Another area I always deal with is the inner doors. I hate having that open unfinished look. Sharp edges and wide open also is a mess when washing out the inside of the car after a messy one. The window regulators get washed + dirt = rust. Plus the doors can get a lot more mud and dirt in them when left open. I usually cover them. Starting with a cardboard template, I then draw a grid on it and use that to measure and do a CAD drawing. Then I cut one from cardboard on the laser to check fit and details. After that I cut them from thin aluminum or in this case ABS sheet (1/8"). I drill the mounting holes by hand making sure to miss existing holes. Then open them up to 3/8" for 1/4" nut-serts. Secure with 1/4x3/4 button head screw in stainless. Finished looks better and cleans better.
Adding the water temp probe was pretty easy. I was not using the heater loop so I just put in a T fitting like so.
The radiator damage from the mud-to-fan mess is bad BUT not leaking. Anyway, I am sending this one over to Griffin as a pattern to make another new one. This was one I modified in a hurry just to get the car done. I have time now for a proper Replacement. I do have to add some splash guards to prevent this again.
My ranger rally truck needs a steering quickener. I've been eyeing that style for years now, just haven't gotten that project to the top of the priority list yet. Any negatives related to it at all?

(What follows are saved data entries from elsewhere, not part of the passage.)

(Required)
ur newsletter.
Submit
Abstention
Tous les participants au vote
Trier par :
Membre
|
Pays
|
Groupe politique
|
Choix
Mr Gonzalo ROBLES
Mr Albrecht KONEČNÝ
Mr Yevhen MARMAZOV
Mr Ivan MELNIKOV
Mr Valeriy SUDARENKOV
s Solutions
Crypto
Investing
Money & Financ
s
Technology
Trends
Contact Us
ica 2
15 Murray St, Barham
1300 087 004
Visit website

Turning at zero speed takes more effort but once moving it's not very noticeable. When at speed you forget all about it but when you need to unwind that wheel fast it really helps. I also find myself able to make it thru most courses without taking my hands off the wheel or shuffle steering.
Note: I don't have power assist on any Rally cars. No fluid leaks, lower weight and less to break down.

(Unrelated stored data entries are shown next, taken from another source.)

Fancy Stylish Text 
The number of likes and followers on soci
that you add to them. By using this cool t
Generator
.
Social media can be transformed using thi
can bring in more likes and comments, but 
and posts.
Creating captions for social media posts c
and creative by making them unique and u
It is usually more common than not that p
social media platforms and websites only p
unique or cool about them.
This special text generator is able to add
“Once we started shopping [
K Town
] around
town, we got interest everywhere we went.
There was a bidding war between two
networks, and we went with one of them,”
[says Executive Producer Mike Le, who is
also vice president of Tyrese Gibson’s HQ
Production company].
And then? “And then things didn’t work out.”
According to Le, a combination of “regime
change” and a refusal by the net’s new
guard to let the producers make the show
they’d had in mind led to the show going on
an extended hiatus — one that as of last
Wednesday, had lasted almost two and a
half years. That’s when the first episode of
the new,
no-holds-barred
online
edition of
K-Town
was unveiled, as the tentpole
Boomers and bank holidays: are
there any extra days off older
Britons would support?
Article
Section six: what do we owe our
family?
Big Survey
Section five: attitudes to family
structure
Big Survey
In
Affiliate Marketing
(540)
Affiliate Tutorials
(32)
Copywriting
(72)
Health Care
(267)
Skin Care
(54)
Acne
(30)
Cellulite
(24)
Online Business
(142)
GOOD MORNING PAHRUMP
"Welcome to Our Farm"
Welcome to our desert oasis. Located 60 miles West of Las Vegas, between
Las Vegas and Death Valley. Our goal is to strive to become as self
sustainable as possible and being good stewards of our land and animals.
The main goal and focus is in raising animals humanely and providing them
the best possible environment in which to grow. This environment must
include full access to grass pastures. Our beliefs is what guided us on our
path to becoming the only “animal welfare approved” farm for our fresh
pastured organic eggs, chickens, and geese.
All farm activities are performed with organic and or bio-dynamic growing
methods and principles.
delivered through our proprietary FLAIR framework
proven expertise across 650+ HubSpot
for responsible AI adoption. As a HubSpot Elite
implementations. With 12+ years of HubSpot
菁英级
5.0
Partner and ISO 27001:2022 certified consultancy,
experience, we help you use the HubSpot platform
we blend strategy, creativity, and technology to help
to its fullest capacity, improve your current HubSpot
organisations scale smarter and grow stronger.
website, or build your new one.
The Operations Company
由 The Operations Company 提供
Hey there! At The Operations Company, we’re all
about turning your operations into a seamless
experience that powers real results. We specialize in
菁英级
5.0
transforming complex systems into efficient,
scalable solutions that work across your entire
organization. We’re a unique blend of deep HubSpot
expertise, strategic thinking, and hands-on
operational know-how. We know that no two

Thanks. Unwinding the wheel fast is where my truck really struggles. Sounds like I need to hurry up and get one in.
Do you have power or manual steering?
If you have power steering, you MIGHT run into a situation where you turn the wheel faster than the pump can keep up and assist just sort of stops. My VW was bad for that and it didn't even have a quickener. It only ever did it while autocrossing though, never rallycrossing.
I drive a quickener with manual steering on the street (1200lb on the front tires). Long steady turns like highway interchanges mean you steer with your shoulders, not your arms or wrists. Kind of like the difference between pushing a brake pedal vs. pushing a clutch pedal. Other people who have driven my car said it's "not really that bad". I definitely do not regret it.